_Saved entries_
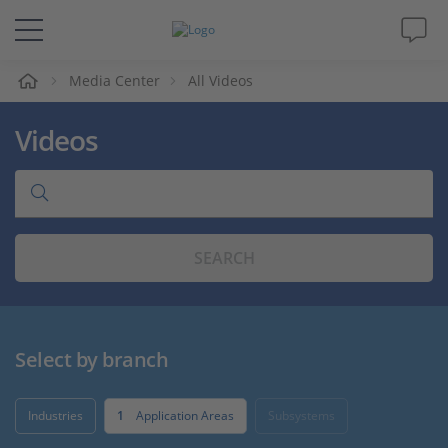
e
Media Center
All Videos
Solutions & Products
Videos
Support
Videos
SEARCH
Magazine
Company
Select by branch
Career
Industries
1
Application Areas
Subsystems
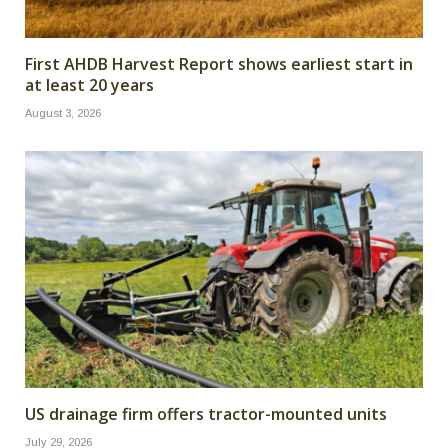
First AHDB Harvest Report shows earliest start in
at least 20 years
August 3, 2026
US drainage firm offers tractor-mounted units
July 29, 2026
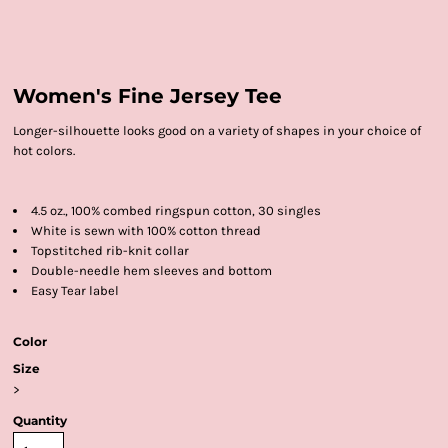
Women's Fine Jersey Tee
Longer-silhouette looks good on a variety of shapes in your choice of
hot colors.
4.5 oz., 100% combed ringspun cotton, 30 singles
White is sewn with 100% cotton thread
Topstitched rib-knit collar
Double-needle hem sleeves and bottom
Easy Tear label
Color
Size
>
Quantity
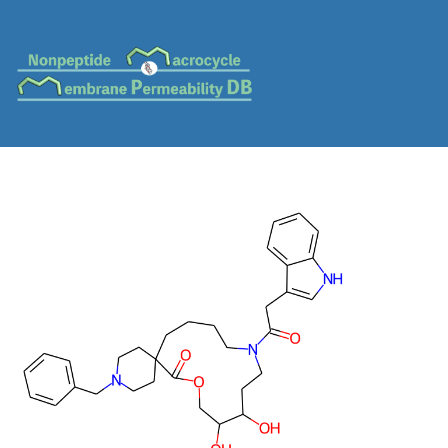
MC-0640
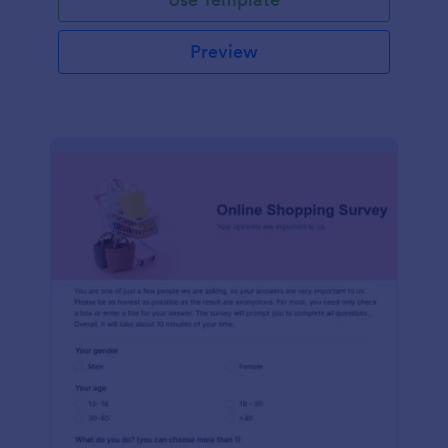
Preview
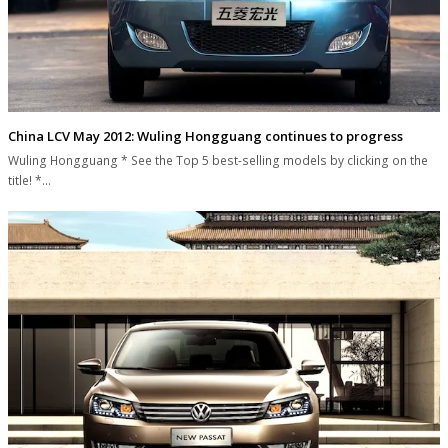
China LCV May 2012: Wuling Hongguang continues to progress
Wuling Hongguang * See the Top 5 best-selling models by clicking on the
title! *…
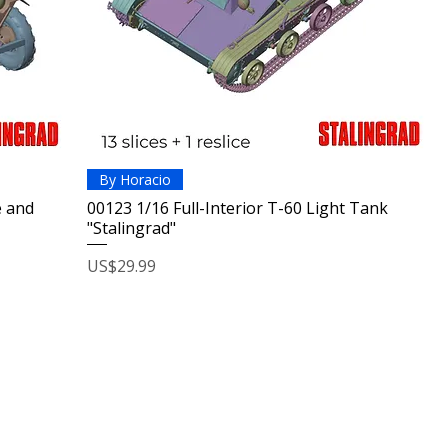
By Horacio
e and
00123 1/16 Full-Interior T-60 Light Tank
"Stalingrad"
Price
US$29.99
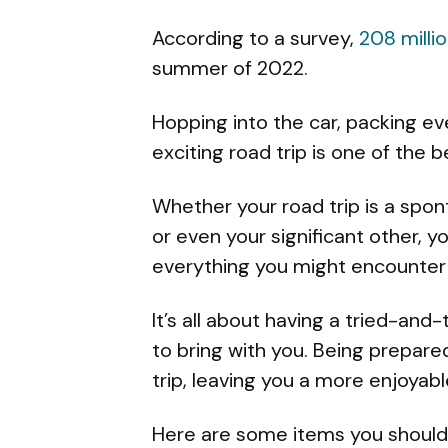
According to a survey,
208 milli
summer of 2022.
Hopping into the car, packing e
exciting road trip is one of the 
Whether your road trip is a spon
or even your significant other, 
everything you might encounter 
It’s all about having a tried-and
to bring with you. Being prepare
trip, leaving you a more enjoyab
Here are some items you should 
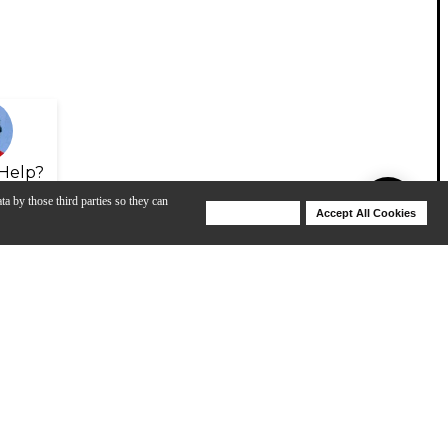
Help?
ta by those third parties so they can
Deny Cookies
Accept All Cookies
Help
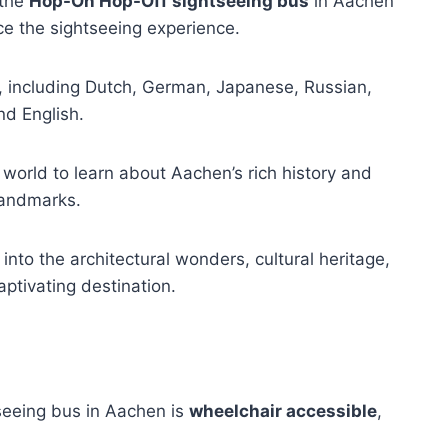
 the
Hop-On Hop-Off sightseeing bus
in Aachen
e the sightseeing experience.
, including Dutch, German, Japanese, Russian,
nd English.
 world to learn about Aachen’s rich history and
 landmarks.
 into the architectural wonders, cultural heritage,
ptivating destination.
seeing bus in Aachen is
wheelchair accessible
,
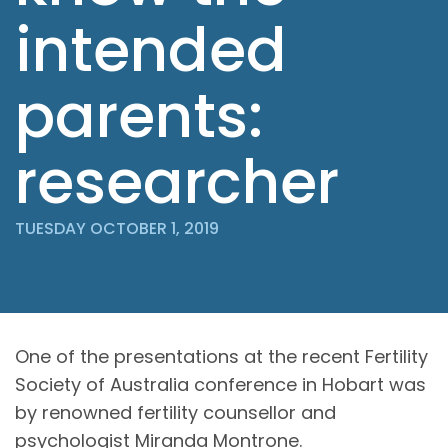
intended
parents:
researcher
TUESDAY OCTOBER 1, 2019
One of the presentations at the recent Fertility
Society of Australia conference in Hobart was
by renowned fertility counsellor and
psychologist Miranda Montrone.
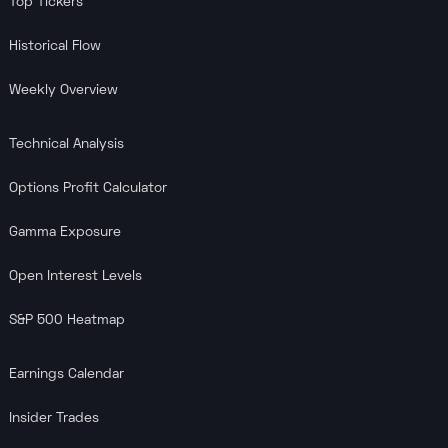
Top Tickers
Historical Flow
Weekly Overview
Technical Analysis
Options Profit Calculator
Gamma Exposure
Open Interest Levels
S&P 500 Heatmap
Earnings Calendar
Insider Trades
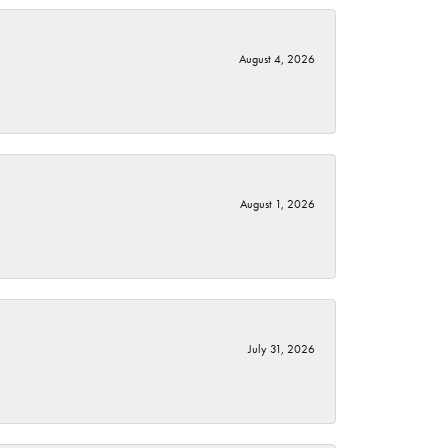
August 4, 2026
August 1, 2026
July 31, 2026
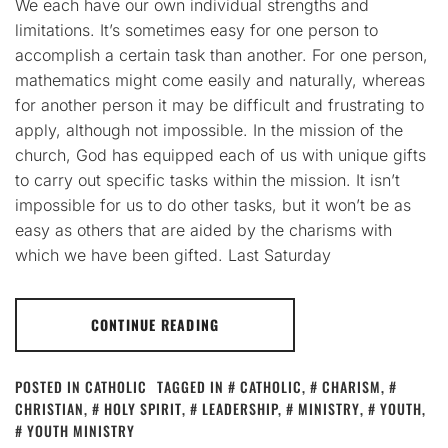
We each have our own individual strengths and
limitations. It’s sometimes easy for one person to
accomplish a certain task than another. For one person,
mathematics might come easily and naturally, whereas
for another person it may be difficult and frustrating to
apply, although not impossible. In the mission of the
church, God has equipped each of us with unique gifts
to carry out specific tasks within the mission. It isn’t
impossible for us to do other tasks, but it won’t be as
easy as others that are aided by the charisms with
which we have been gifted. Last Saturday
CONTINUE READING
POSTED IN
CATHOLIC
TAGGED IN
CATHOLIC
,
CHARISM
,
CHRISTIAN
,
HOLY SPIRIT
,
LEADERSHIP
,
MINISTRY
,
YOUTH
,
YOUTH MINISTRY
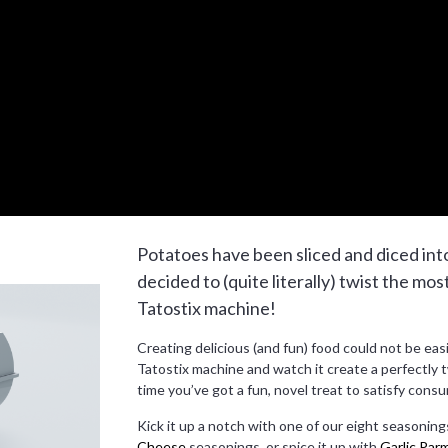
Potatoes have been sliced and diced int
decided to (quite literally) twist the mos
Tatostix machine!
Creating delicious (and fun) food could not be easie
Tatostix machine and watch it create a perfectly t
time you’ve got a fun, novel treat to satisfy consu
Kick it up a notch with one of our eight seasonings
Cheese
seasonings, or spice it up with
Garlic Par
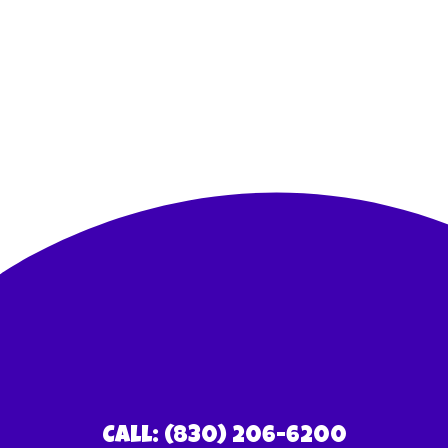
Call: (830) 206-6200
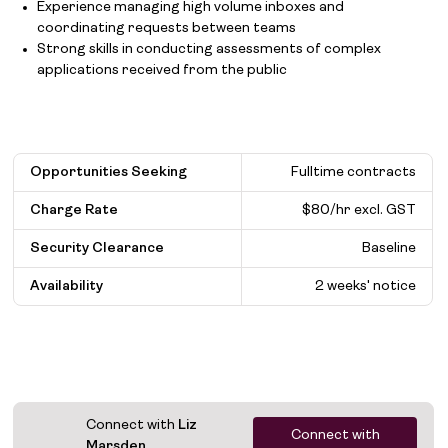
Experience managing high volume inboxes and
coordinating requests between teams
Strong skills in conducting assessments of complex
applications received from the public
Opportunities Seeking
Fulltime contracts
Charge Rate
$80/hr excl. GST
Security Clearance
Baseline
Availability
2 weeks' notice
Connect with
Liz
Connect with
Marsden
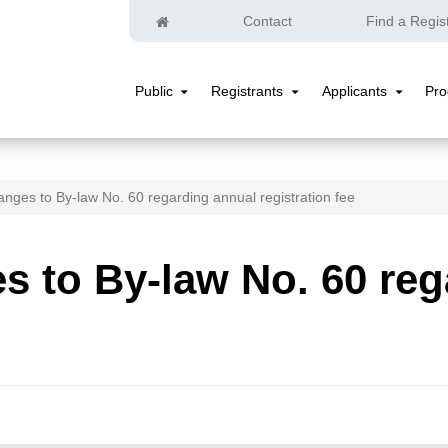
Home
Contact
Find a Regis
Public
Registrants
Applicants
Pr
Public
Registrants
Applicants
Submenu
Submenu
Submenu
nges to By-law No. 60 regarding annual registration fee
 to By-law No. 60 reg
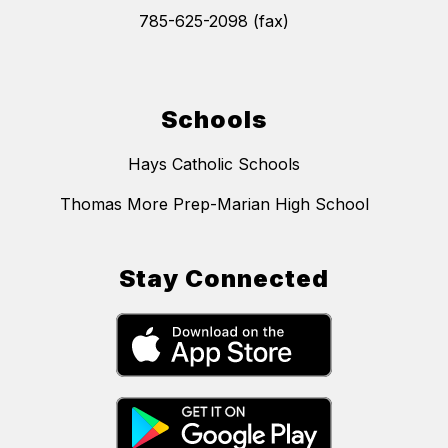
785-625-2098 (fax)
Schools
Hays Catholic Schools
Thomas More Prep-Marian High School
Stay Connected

_What you have to do_
The exact lines from the beginning of the data through the one that contains "or even your" must be given again, both ends included, and pictures must be left out.

_Output_
e
Media Center
All Videos
Solutions & Products
Videos
Support
Videos
SEARCH
Magazine
Company
Select by branch
Career
Industries
1
Application Areas
Subsystems
First AHDB Harvest Report shows earliest start in
at least 20 years
August 3, 2026
US drainage firm offers tractor-mounted units
July 29, 2026
Women's Fine Jersey Tee
Longer-silhouette looks good on a variety of shapes in your choice of
hot colors.
4.5 oz., 100% combed ringspun cotton, 30 singles
White is sewn with 100% cotton thread
Topstitched rib-knit collar
Double-needle hem sleeves and bottom
Easy Tear label
Color
Size
>
Quantity
MC-0640
Preview
China LCV May 2012: Wuling Hongguang continues to progress
Wuling Hongguang * See the Top 5 best-selling models by clicking on the
title! *…
By Horacio
e and
00123 1/16 Full-Interior T-60 Light Tank
"Stalingrad"
Price
US$29.99
According to a survey,
208 milli
summer of 2022.
Hopping into the car, packing e
exciting road trip is one of the 
Whether your road trip is a spon
or even your significant other, 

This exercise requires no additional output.